# Geographic Data With GeoPandas

We have previously used the Pandas library to load and explore data.  For geographic data there is an extension to Pandas, called **GeoPandas**, which knows about geographic information, and how to draw maps of it.

In this worksheet you will learn to read the most common types of geographic data, and display maps with python

There are several other good libraries in python for handling different aspects of geographic data.

## Using this notebook

- You should already have completed [the numpy notebook](1_Numpy.ipynb), [the matplotlib notebook](2_Matplotlib.ipynb) , and [the pandas notebook](3_Pandas.ipynb) before trying this one.  The layout is the same.
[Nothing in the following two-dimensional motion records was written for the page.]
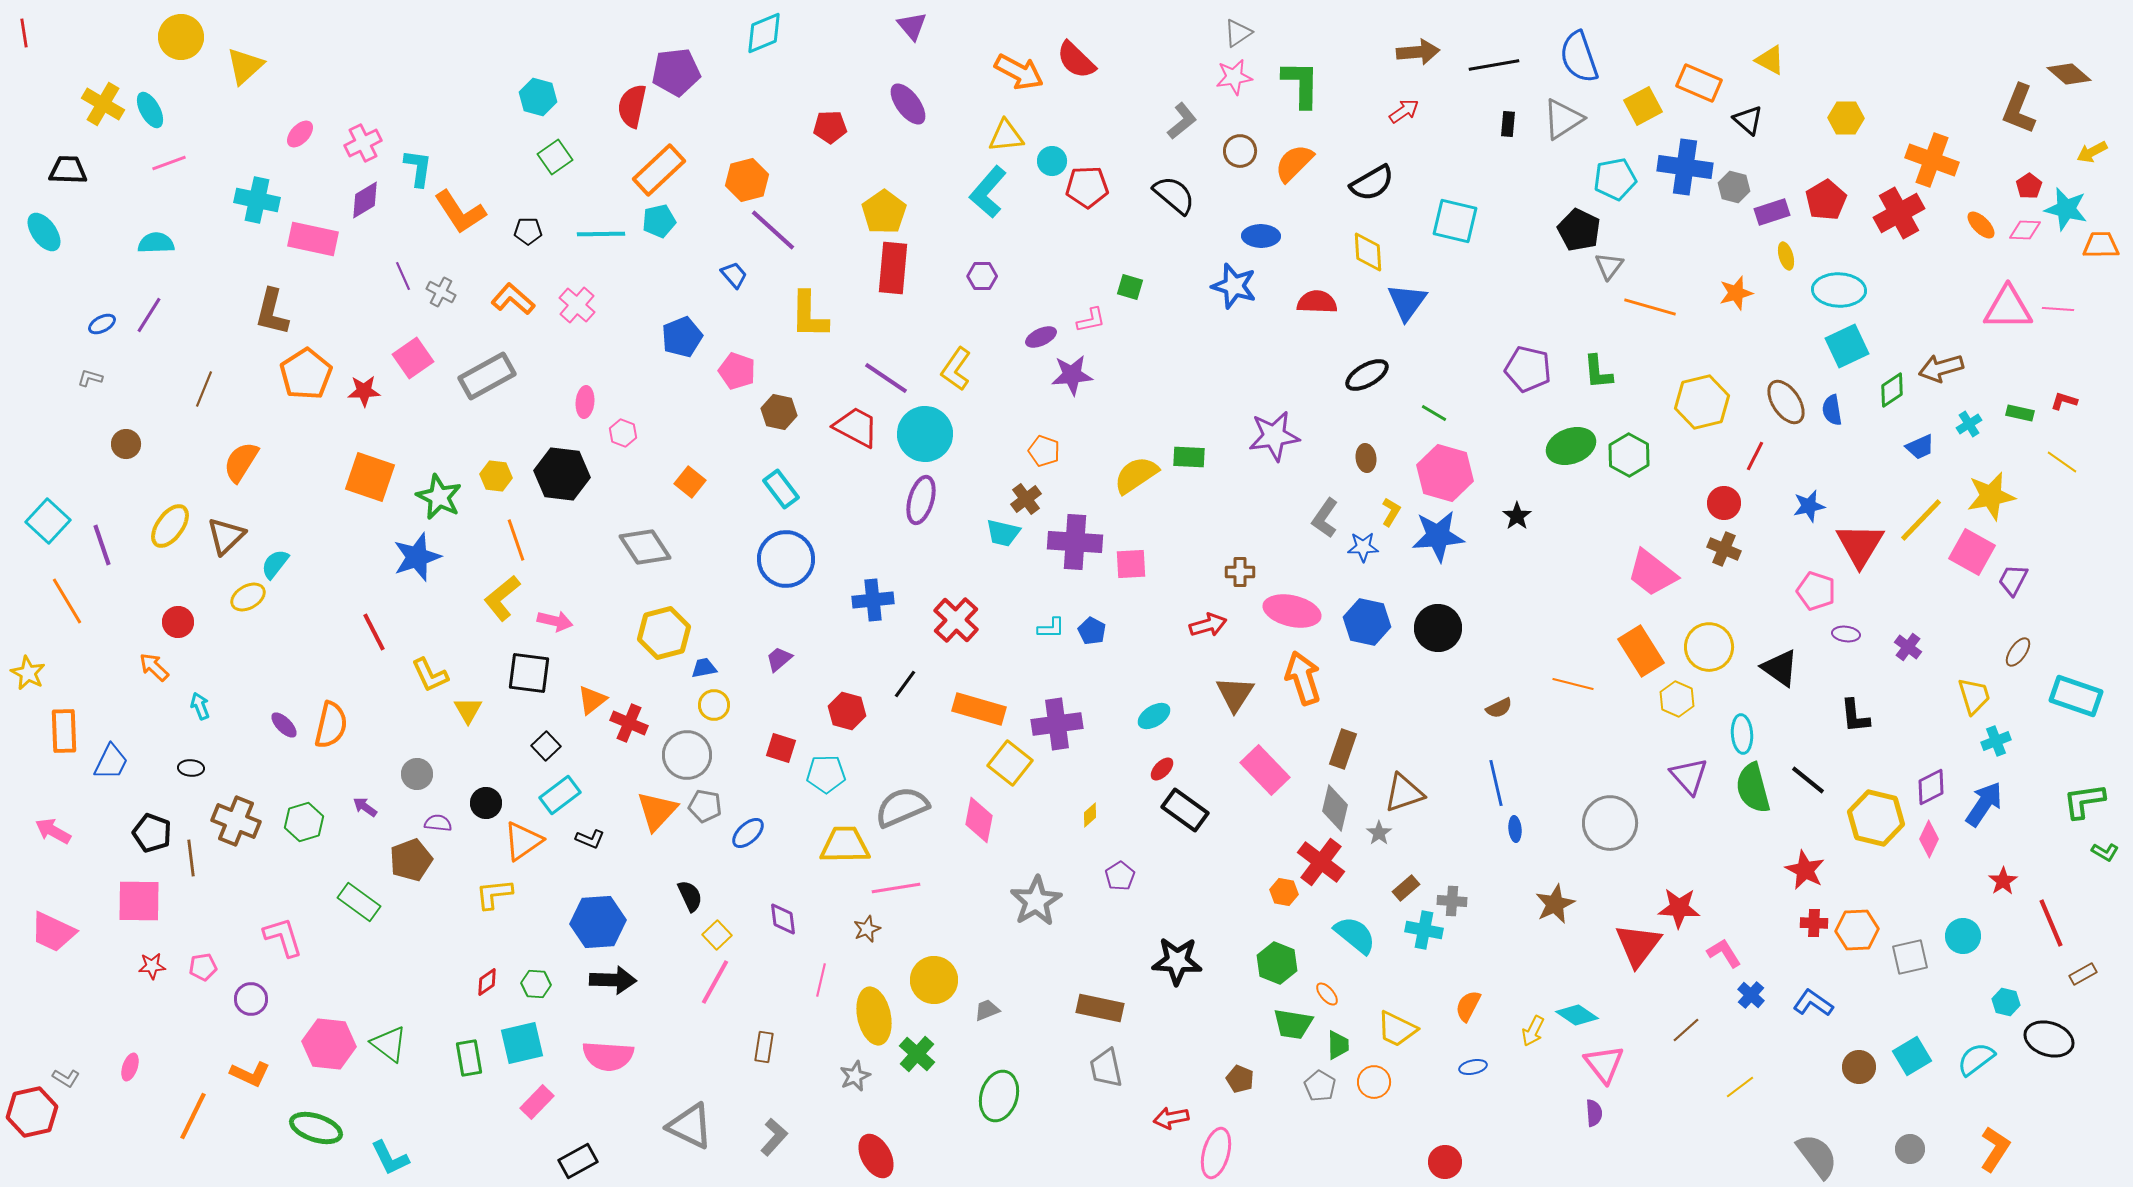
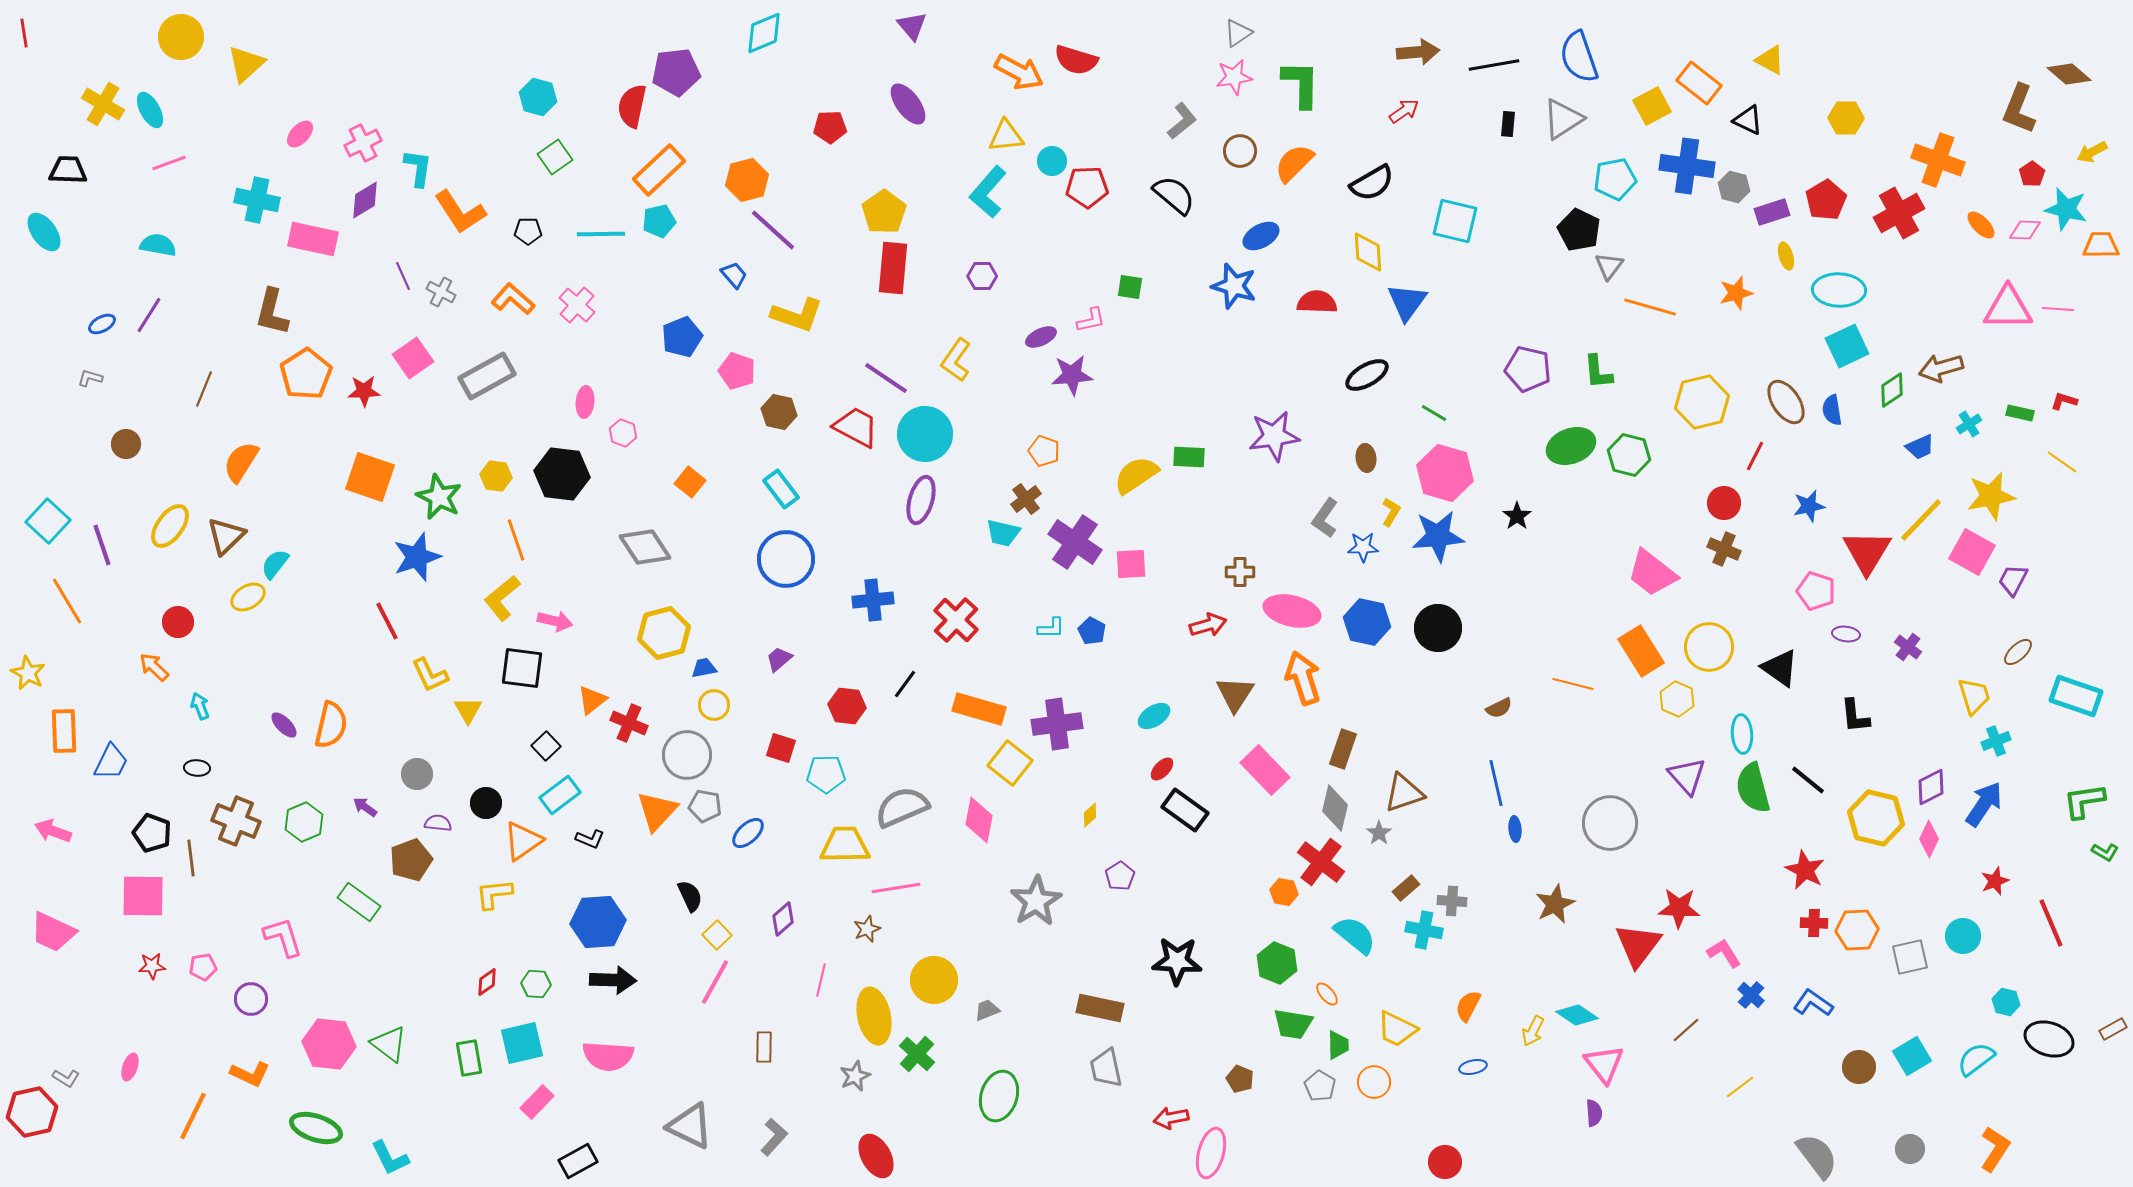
red semicircle at (1076, 60): rotated 27 degrees counterclockwise
yellow triangle at (245, 66): moved 1 px right, 2 px up
orange rectangle at (1699, 83): rotated 15 degrees clockwise
yellow square at (1643, 106): moved 9 px right
black triangle at (1748, 120): rotated 16 degrees counterclockwise
orange cross at (1932, 160): moved 6 px right
blue cross at (1685, 167): moved 2 px right, 1 px up
red pentagon at (2029, 186): moved 3 px right, 12 px up
blue ellipse at (1261, 236): rotated 30 degrees counterclockwise
cyan semicircle at (156, 243): moved 2 px right, 2 px down; rotated 12 degrees clockwise
green square at (1130, 287): rotated 8 degrees counterclockwise
yellow L-shape at (809, 315): moved 12 px left; rotated 72 degrees counterclockwise
yellow L-shape at (956, 369): moved 9 px up
green hexagon at (1629, 455): rotated 15 degrees counterclockwise
purple cross at (1075, 542): rotated 30 degrees clockwise
red triangle at (1860, 545): moved 7 px right, 7 px down
red line at (374, 632): moved 13 px right, 11 px up
brown ellipse at (2018, 652): rotated 12 degrees clockwise
black square at (529, 673): moved 7 px left, 5 px up
red hexagon at (847, 711): moved 5 px up; rotated 9 degrees counterclockwise
black ellipse at (191, 768): moved 6 px right
purple triangle at (1689, 776): moved 2 px left
green hexagon at (304, 822): rotated 6 degrees counterclockwise
pink arrow at (53, 831): rotated 9 degrees counterclockwise
red star at (2003, 881): moved 8 px left; rotated 12 degrees clockwise
pink square at (139, 901): moved 4 px right, 5 px up
purple diamond at (783, 919): rotated 56 degrees clockwise
brown rectangle at (2083, 974): moved 30 px right, 55 px down
brown rectangle at (764, 1047): rotated 8 degrees counterclockwise
pink ellipse at (1216, 1153): moved 5 px left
- **This notebook is graded: there are 11 exercises**


- **Make sure to execute every cell or the ones below may not work**


- **Note: This notebook is a fair bit more difficult than previous ones!  It is mainly intended to give you some examples you can use in the intensive hackathon. Don't worry if you find it harder or don't get through it all** 


Before you start, we need to run this cell to install the latest version of geopandas:

In [None]:
!conda install -y "geopandas>=0.9.0"

In [None]:
%matplotlib inline
import geopandas as gpd
import pandas as pd
import matplotlib.pyplot as plt
import numpy as np

---

# 1. Shape Files for Geographic Data

Various quantities can be related to a map - individual points, lines, such as borders, or entire regions, such as political or social divisions.  These can be stored in a *shape file* - a file format that encodes points, lines and polygons on the Earth's surface.  

In Pandas we used the `DataFrame` object to store tables of data. In GeoPandas, the equivalent is called a `GeoDataFrame`.  It is a DataFrame with special extra columns and attributes to store geographic information.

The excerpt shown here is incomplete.